Abu Raʾitah faced new challenges in the Muslim environment, which required new answers. Being aware of his environment, he tried to offer new solutions as well as various arguments, analogies, and biblical proof texts to defend the doctrine of the Trinity. He combined Aristotelian thought and his orthodox Christian concepts with Muʿtazilite methods. The most frequent themes in Abu Raʾitah’s apologetical works were Christology and the Trinity. He used Muʿtazilite theological terminology in a creative manner and thus identified the hypostases with God’s attributes, though he knew that the hypostases could not be the same as divine attributes.
If Abu Rā’itah’s audience were merely Christians, his identification of the hypostases with attributes, his usage of analogy, his understanding of the ousia, and his references to Biblical proof texts would be not only creative but also successful. But since he addressed Muslim apologists, especially the Muʿtazilites, then we can claim that his methods and principals were merely creative but not successful. Of course, this does not decrease the value of Abu Raʾitah’s works and apologetic defenses from other aspects.
Moreover, Abu Raʾitah flourished during an intellectually open period in which Christians would freely defend their doctrines.
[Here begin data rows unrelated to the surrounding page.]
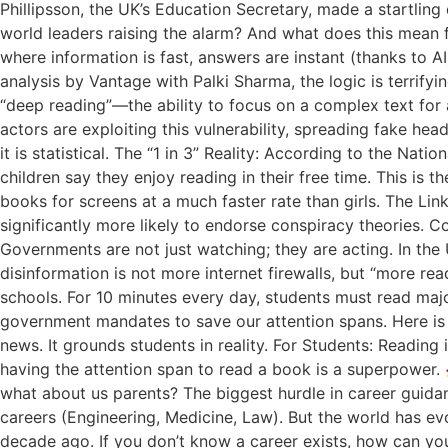
Phillipsson, the UK’s Education Secretary, made a startling 
world leaders raising the alarm? And what does this mean f
where information is fast, answers are instant (thanks to AI
analysis by Vantage with Palki Sharma, the logic is terrify
“deep reading”—the ability to focus on a complex text for 
actors are exploiting this vulnerability, spreading fake hea
it is statistical. The “1 in 3” Reality: According to the Nat
children say they enjoy reading in their free time. This i
books for screens at a much faster rate than girls. The Link
significantly more likely to endorse conspiracy theories. Co
Governments are not just watching; they are acting. In the
disinformation is not more internet firewalls, but “more 
schools. For 10 minutes every day, students must read maj
government mandates to save our attention spans. Here is 
news. It grounds students in reality. For Students: Reading 
having the attention span to read a book is a superpower. 
what about us parents? The biggest hurdle in career guidanc
careers (Engineering, Medicine, Law). But the world has e
decade ago. If you don’t know a career exists, how can yo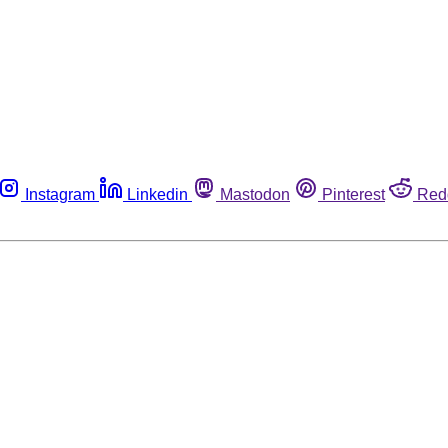
Instagram
Linkedin
Mastodon
Pinterest
Red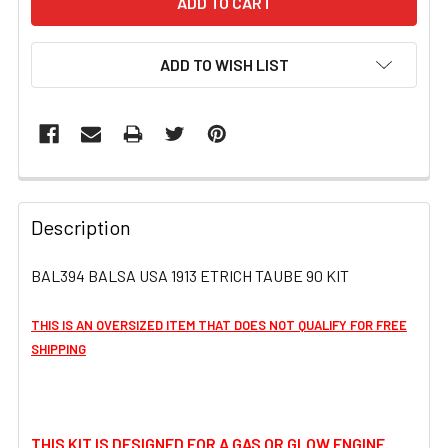
ADD TO WISH LIST
FREQUENTLY
BOUGHT
Description
TOGETHER:
BAL394 BALSA USA 1913 ETRICH TAUBE 90 KIT
SELECT
ALL
THIS IS AN OVERSIZED ITEM THAT DOES NOT QUALIFY FOR FREE
SHIPPING
ADD
SELECTED
TO CART
THIS KIT IS DESIGNED FOR A GAS OR GLOW ENGINE.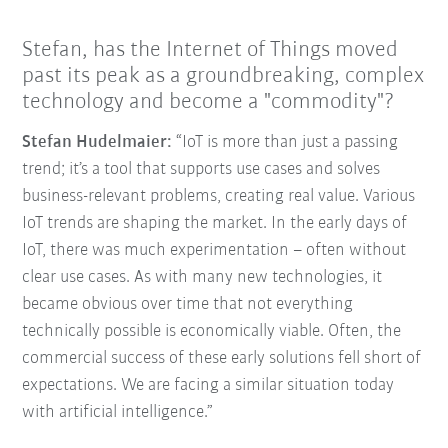
Stefan, has the Internet of Things moved
past its peak as a groundbreaking, complex
technology and become a "commodity"?
Stefan Hudelmaier:
“IoT is more than just a passing
trend; it’s a tool that supports use cases and solves
business-relevant problems, creating real value. Various
IoT trends are shaping the market. In the early days of
IoT, there was much experimentation – often without
clear use cases. As with many new technologies, it
became obvious over time that not everything
technically possible is economically viable. Often, the
commercial success of these early solutions fell short of
expectations. We are facing a similar situation today
with artificial intelligence.”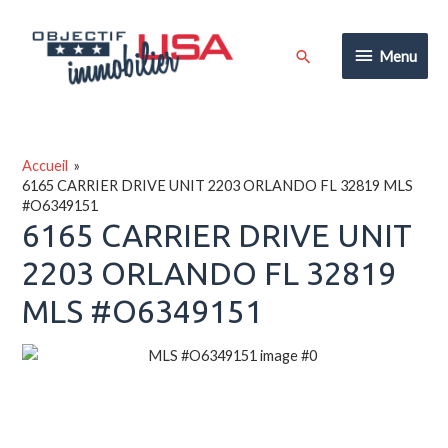
Aller
au
Menu
Rechercher
Menu
contenu
Accueil
6165 CARRIER DRIVE UNIT 2203 ORLANDO FL 32819 MLS
#O6349151
6165 CARRIER DRIVE UNIT
2203 ORLANDO FL 32819
MLS #O6349151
Although some of them, such as John of Damascus (d. 749 CE), harshly rejected Islamic instructions and the prophethood of Prophet Muhammad, the Muslims allowed them to express their opinions and views. Due to such tolerance, the Christians would write various apologetical works, which have come down to us. Therefore, instead of the clash of civilizations, one can identify a kind of religious dialogue and tolerance throughout this period. The fact that Abu Raʾitah introduced his beliefs, criticized Muslim doctrines, and combined his Trinitarian teachings with Muʿtaziliteprinsiples testifies further to such tolerance. Unfortunately, after the fifth/eleventh century such tolerance gradually disappeared and gave its place to hostility and dogmatism. Ibn Taymiyyah (d.1328), for example, took a hostile attitude to other religions and denominations. Especially in his al- Jawab al-sahih, he condemned Christian doctrines and regarded Christians as unbelievers. The reasons behind the emergence of such intolerance needs further studies.
1. For more details on their history, beliefs, and relation with Muslims, see Azraqi (1969, 1:111), Shahid (2006, 19-21), Osman (2005, 68-7, 95), Hajebrahimi and Abdi (2017, 50-51ff), Cheikho 1989 (37, 54, 59-60), and Francoise (2008, 5:377).